The court also noted that the hardware recited in the claims-at- issue, such as the headend computer, the main radio transceiver or transmitter, the satellite transceivers, the appliance interfaces, and the microcomputers, were “generic components employed in their off-the-shelf capacity, so the combination of the components works in an entirely predictable manner.” The court rejected Karamelion’s argument that the claims were not directed to an abstract idea because they recited language to highlight the tangible components of the invention, explaining that “[t]he mere fact that an abstract idea is implemented in a concrete or tangible way does not change the underlying, patent-ineligible focus of the claims.” Thus, the court concluded that the claims at issue were directed to the abstract idea of using a network of relays to communicate over a distance.
Alice/Mayo Step Two
The court then considered step two of the Alice/Mayo framework, i.e. whether the claims presented an inventive concept or application that is “significantly more” than the ineligible subject matter. Karamelion argued that the elements of claim 1 of the ‘245 Patent combined generic components to create its “improved appliance controller” and the combination formed “an unconventional solution that the prior art failed to adequately address and which, therefore, is inventive.” Citing the Federal Circuit’s decision in ChargePoint, Inc. v. SemaConnect, Inc., the court explained that the Federal Circuit has held that “communicating over a network for device interaction” was an abstract idea despite the addition of a generic transceiver capable of network communication to a charging station and then remotely controlling it via a wide area network. The court noted that the “allegedly unconventional solution [in the present case] is to add a generic satellite transceiver to an appliance controller and then to remotely control it by relaying communications through the network of relay-enabled appliance controllers.”

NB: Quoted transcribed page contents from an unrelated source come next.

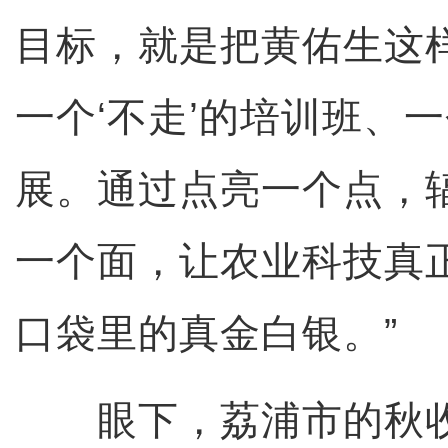
目标，就是把黄佑生这
一个‘不走’的培训班、一
展。通过点亮一个点，
一个面，让农业科技真
口袋里的真金白银。”
眼下，荔浦市的秋收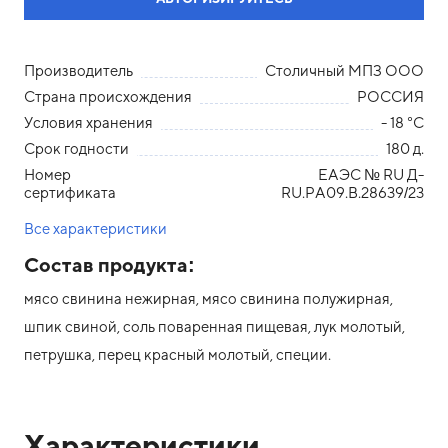
Производитель
Столичный МПЗ ООО
Страна происхождения
РОССИЯ
Условия хранения
- 18 °С
Срок годности
180 д.
Номер
ЕАЭС № RU Д-
сертификата
RU.РА09.В.28639/23
Все характеристики
Состав продукта:
мясо свинина нежирная, мясо свинина полужирная,
шпик свиной, соль поваренная пищевая, лук молотый,
петрушка, перец красный молотый, специи.
Характеристики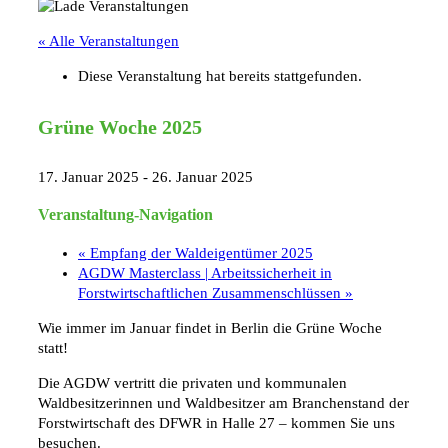
« Alle Veranstaltungen
Diese Veranstaltung hat bereits stattgefunden.
Grüne Woche 2025
17. Januar 2025
-
26. Januar 2025
Veranstaltung-Navigation
«
Empfang der Waldeigentümer 2025
AGDW Masterclass | Arbeitssicherheit in
Forstwirtschaftlichen Zusammenschlüssen
»
Wie immer im Januar findet in Berlin die Grüne Woche
statt!
Die AGDW vertritt die privaten und kommunalen
Waldbesitzerinnen und Waldbesitzer am Branchenstand der
Forstwirtschaft des DFWR in Halle 27 – kommen Sie uns
besuchen.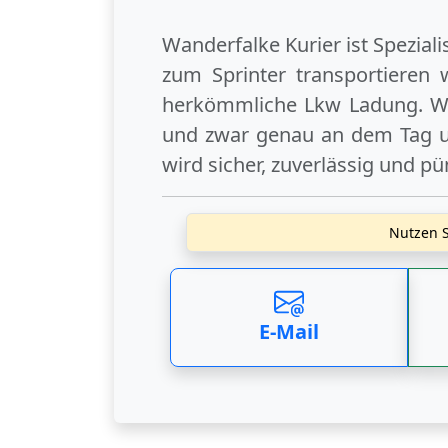
Wanderfalke Kurier ist Spezial
zum Sprinter transportieren 
herkömmliche Lkw Ladung. Wi
und zwar genau an dem Tag un
wird sicher, zuverlässig und pü
Nutzen S
E-Mail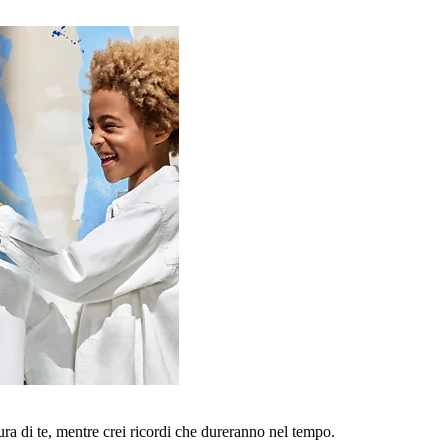
a di te, mentre crei ricordi che dureranno nel tempo.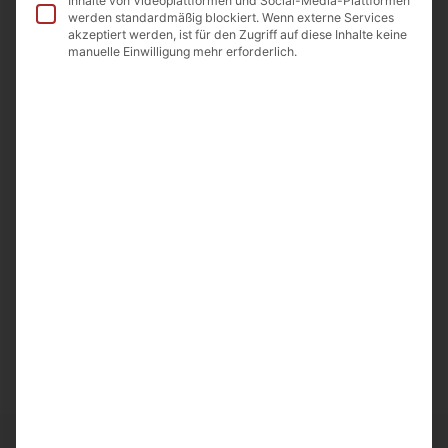
Inhalte von Videoplattformen und Social-Media-Plattformen
werden standardmäßig blockiert. Wenn externe Services
akzeptiert werden, ist für den Zugriff auf diese Inhalte keine
manuelle Einwilligung mehr erforderlich.
Beschreibung
Zutaten
Nährwerte
Allergene
Beschreibung
Nuss-Stange mit Traubenglasur
Hergestellt in Armenien
Importeur: A&D Food GmbH Odenwaldstr.9
64850 Schaafheim
Nettofüllmenge 350g.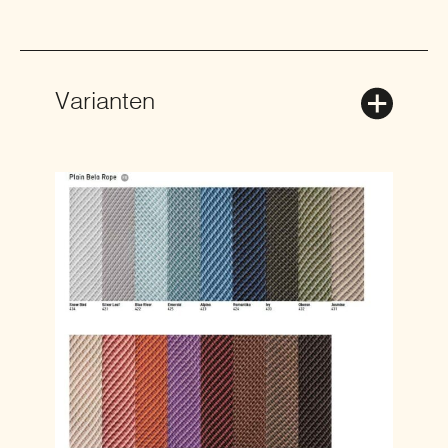
Varianten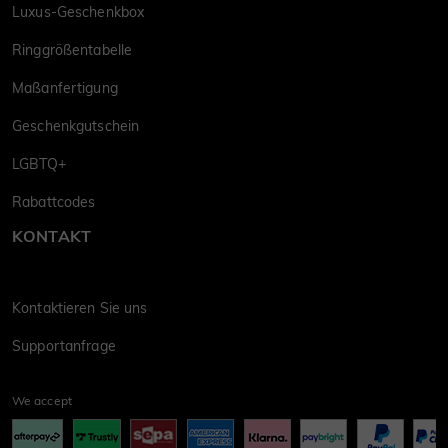
Luxus-Geschenkbox
Ringgrößentabelle
Maßanfertigung
Geschenkgutschein
LGBTQ+
Rabattcodes
KONTAKT
Kontaktieren Sie uns
Supportanfrage
We accept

However, the court explained that is was not “unconventional… beyond simply positioning a generic microcomputer between the generic satellite radio transceiver and the generic appliance interface with instructions to operate the transceiver as a relay.”
The court further explained that although Karamelion’s solution may be a novel application of network communication to a particular problem, “no matter how novel or groundbreaking the advance, the abstract idea cannot supply the inventive concept.” Thus, the court concluded that the claims at issue were directed to an abstract idea and did not present a patent-eligible inventive concept or application. The court granted Intermatic’s motion to dismiss with prejudice.